EXERCISE DATA: Begin
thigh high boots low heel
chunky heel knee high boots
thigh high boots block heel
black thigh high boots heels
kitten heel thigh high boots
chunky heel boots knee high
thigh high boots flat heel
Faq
EXERCISE DATA: End
EXERCISE DATA: Begin
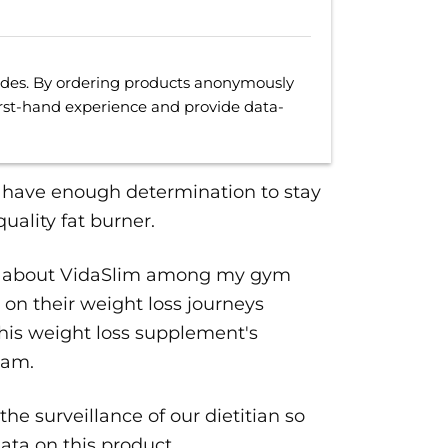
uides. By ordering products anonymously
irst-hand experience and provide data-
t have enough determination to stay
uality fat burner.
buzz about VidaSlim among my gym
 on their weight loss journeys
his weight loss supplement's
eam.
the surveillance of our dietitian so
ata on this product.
EXERCISE DATA: End
**ASSIGNMENT:**
With "high" as the word to match, copy each line of the records that has it.

**RESULT OF THIS TASK:**
thigh high boots low heel
chunky heel knee high boots
thigh high boots block heel
black thigh high boots heels
kitten heel thigh high boots
chunky heel boots knee high
thigh high boots flat heel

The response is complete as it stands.